• To do
How many lines of the entries below include the word "Texas"? Answer with the number alone.

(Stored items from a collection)

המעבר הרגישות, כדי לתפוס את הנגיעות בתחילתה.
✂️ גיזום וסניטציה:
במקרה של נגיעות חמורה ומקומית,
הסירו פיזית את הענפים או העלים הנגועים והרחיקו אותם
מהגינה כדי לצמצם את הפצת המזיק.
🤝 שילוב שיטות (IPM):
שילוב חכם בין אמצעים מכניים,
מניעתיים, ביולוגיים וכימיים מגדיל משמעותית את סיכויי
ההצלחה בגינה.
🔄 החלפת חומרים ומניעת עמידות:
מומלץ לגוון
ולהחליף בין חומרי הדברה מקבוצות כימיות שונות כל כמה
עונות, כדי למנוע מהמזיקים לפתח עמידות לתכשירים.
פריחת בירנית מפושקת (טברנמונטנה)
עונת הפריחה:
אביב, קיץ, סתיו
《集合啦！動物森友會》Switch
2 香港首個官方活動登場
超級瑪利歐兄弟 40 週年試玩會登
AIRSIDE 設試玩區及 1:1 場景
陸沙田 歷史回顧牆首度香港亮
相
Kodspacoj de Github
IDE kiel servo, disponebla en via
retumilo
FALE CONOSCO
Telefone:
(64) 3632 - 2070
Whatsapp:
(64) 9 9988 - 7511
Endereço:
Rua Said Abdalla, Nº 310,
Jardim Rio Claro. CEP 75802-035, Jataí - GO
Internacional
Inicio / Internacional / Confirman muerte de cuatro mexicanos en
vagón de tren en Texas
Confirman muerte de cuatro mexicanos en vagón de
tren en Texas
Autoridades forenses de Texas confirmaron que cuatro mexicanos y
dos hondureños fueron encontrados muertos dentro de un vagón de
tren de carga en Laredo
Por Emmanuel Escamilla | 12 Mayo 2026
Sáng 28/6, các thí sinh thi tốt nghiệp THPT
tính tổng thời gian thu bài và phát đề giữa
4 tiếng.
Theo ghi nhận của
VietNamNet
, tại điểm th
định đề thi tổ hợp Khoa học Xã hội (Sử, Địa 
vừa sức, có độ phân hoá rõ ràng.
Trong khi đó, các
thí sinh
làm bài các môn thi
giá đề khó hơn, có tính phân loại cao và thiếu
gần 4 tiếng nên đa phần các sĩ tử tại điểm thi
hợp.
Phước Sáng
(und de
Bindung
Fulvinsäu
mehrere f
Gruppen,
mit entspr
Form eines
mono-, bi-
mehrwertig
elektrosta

• Task result
3